Generally, you will be awarded whichever benefit is greater of the two between what you and your ex-spouse are eligible for—you will not receive both. The Social Security Administration Office will assess and calculate the amount to which you and your spouse are respectively entitled.
How do I know if I am eligible?
There are a few ground rules in terms of eligibility. For starters, you need to have been legally married for a minimum of 10 years, and you can’t be currently remarried. You also must meet the basic eligibility requirements for claiming Social Security—you cannot start claiming benefits until the age of 62.
How much of the Social Security benefit will I receive?
As stated above, you are only eligible for 50 percent (or less) of your ex-partner’s Social Security benefit. However, if your ex passes before you, you are eligible to receive their benefits in full.
It is important to remember that you can only claim the full value of your ex’s benefit amount when the full retirement age is reached. Conversely, if you claim benefits before you’re eligible for full retirement yourself, you will receive a reduced benefit.
Can I claim benefits if I am still working?
You can work while you receive benefits, but the income you earn may impact the size of your benefit. If you are bringing home more than the Social Security annual earnings limit and are younger than full retirement age, your benefit will be reduced.
How much will your benefit be reduced by? Your benefit will be reduced by $1 for every $2 you earn above the yearly earning limit (currently for 2021, the limit is $18,960). Once you reach the age of full retirement, Social Security will not reduce your benefits, regardless of how much you are earning.
What if I remarry?
Individuals who remarry forfeit their former partner’s benefits during the duration of that marriage. If that marriage ends—regardless of whether it is terminated by annulment, divorce, or death—you will again qualify for your first spouse’s Social Security if the marriage lasted at least 10 years. If your ex remarries, your benefits will not be impacted.

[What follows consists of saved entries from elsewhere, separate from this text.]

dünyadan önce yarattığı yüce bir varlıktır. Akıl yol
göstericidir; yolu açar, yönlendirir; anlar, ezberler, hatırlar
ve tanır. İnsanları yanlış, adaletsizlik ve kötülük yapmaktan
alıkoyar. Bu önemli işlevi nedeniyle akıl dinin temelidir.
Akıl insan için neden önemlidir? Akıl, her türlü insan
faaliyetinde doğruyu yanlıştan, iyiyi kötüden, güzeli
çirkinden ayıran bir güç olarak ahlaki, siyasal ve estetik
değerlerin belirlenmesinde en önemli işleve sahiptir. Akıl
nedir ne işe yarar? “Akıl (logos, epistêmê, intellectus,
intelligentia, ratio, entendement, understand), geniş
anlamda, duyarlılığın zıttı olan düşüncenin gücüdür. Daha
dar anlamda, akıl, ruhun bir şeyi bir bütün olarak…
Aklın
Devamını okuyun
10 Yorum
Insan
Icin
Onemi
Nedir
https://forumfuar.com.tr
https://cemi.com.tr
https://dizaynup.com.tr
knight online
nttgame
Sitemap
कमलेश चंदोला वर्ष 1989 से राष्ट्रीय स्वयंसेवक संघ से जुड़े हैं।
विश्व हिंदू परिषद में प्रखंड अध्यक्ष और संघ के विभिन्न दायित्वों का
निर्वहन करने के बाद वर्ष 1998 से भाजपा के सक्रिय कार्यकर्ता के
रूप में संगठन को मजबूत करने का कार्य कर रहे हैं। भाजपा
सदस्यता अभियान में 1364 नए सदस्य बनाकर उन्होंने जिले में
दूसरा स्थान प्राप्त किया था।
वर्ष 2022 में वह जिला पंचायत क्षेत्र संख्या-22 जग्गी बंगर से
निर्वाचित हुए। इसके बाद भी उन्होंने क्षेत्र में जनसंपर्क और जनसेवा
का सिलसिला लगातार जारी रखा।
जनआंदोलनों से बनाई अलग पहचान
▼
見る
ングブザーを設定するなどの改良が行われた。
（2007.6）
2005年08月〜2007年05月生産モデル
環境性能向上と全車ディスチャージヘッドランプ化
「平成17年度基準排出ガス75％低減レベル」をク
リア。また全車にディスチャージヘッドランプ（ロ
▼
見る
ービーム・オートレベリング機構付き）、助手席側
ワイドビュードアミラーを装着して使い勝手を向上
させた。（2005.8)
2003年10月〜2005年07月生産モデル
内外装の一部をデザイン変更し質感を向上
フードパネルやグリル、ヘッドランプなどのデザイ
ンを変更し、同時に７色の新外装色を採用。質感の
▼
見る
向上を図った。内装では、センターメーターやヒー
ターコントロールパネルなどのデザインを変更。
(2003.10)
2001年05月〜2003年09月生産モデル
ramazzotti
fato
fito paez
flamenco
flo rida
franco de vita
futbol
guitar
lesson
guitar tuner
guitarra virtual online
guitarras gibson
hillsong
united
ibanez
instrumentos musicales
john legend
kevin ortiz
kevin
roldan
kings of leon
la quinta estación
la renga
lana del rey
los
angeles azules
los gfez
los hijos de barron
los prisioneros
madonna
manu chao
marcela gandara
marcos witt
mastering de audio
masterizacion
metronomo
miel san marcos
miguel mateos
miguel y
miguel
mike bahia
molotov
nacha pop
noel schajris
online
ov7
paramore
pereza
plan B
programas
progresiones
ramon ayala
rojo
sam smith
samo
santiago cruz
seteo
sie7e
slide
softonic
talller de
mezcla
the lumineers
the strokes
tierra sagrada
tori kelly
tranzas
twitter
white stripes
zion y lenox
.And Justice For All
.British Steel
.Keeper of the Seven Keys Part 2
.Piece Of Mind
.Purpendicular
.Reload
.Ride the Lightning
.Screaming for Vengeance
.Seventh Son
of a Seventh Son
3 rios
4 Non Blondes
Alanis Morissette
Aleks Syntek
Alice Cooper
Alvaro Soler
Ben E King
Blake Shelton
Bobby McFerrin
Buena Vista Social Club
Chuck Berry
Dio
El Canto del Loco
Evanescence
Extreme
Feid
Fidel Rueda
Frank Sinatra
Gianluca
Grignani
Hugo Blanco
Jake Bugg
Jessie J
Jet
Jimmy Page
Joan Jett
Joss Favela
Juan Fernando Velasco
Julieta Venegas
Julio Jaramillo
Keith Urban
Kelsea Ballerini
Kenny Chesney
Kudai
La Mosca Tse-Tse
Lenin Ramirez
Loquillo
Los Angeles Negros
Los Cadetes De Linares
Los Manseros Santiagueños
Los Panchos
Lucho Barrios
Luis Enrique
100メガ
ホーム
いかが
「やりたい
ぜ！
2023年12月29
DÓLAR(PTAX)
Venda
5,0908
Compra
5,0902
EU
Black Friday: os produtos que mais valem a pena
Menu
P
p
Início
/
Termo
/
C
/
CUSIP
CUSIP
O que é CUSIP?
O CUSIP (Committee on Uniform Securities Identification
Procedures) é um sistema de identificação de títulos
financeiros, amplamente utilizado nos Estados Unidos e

If your current spouse passes away and your marriage must have been valid for at least 9 months to be eligible to collect spousal benefits. Additionally, if your former spouse is deceased, you can start collecting benefits as a surviving spouse at the age of 60 (age 50 if you are disabled).
Remember, Social Security benefits aren’t automatic—you must apply. To apply for Social Security, you need to be able to provide either: Your former spouse’s Social Security Identification Number or be able to provide their place of birth and birthdate along with the names of your spouse’s parents.
If you are eligible, you can apply online at ssa.gov or you can phone the Social Security administration at 1-800-772-1213. You can also make a physical appointment at your local Social Security office.